Army modernization under scrutiny amid planned budget cuts

Lawmakers worry the Army's modernization efforts could be undermined by a flat budget proposal for fiscal 2022.

Soldiers testing AR/VR (US Army)
 

Lawmakers are worried the Army's modernization efforts could be undermined by budget cuts while questioning whether the service can meet ambitious priorities like updating its tactical communications network.

Overall, the Army is seeking $173 billion for fiscal 2022 – a dip of $3.6 billion from 2021 enacted levels.

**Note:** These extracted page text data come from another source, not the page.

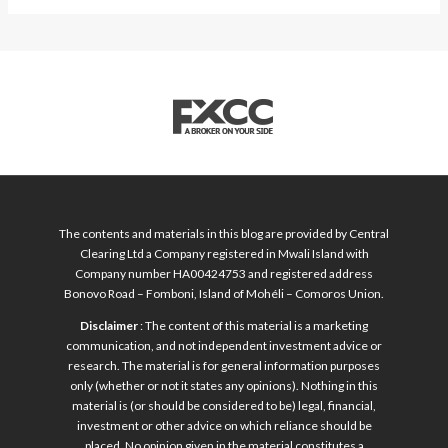
The contents and materials in this blog are provided by Central
Clearing Ltd a Company registered in Mwali Island with
Company number HA00424753 and registered address
Bonovo Road – Fomboni, Island of Mohéli – Comoros Union.
Disclaimer
: The content of this material is a marketing
communication, and not independent investment advice or
research. The material is for general information purposes
only (whether or not it states any opinions). Nothing in this
material is (or should be considered to be) legal, financial,
investment or other advice on which reliance should be
placed. No opinion given in the material constitutes a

"We all tend to look at where we are at today, and I'm concerned right now with the trends that are out there, where we're going to be with budget cuts in the near future," Sen. Jim Inhofe (R-Okla.), ranking member for the Senate Armed Services Committee, said during an Army budget hearing on June 15.

Army Chief of Staff Gen. James McConville said that despite budget constraints, the service has focused on science and technology investments and priorities, but it would like more funding to modernize legacy weapons systems.

"The budget gives us the most efficient capability when it comes to readiness.... We have to modernize the Army. Every 40 years, the Army has to transform: It did in 1940 right before World War II, it did in 1980.... Quite frankly, I think in 2020 we must do the same," he said.

"So we have done all we can, the secretary and myself, to protect the modernization of the Army, and we believe we must do that."

Army Secretary Christine Wormuth concurred, adding that despite those efforts the service was still "under stress" in some areas, including in air defense.

"We are in a very, very, very tough international security environment, there is no shortage of threats," she said. "We are still under stress, particularly in certain areas like air defense as you know, so we're going to be strong advocates going into the future budget discussions."

However, Sen. Jack Reed (D-R.I.), the chairman of the Senate Armed Services Committee, questioned the Army's modernization plans in an opening statement, saying that priority areas, such as long-range precision fires and the communications network were "ambitious and far-sighted objectives, but we must acknowledge that the Army has historically struggled to effectively modernize."

The Army has been working to change that through its acquisition process, focusing on developing prototypes with soldier feedback before developing requirements and going into production. But there are still barriers to that, according to Douglas Bush, the Army's acting assistant secretary for Acquisition, Logistics and Technology.

"That transition from prototyping, at different levels of fidelity, to actual production is the difficult part of this new approach," Bush said during a separate SASC hearing on Army modernization June 15.

Bush said the acquisitions office is working with Army Futures Command to make sure the "handovers" are planned in advance and the teams work together throughout the process "to make sure it's not being thrown over the fence" and done in a way that's "responsible and properly tested."

But there are funding challenges for the testing ranges -- which the Army has increasingly relied on as it tests prototyped technologies for its Project Convergence exercises.

Sen. Mark Kelly (D-Ariz.) said he was concerned that test ranges, such as Yuma Proving Ground that hosted the Army's first Project Convergence last year, were losing funding at a critical point in the Army's modernization plan and that the innovation the Army is looking for will be reliant on rigorous testing of equipment which needs facilities to support that.

"These are premier testing sites for the advanced systems that will modernize America's army. It is critical that we not only invest in programs but in range infrastructure -- it's often the thing that's left out," Kelly said.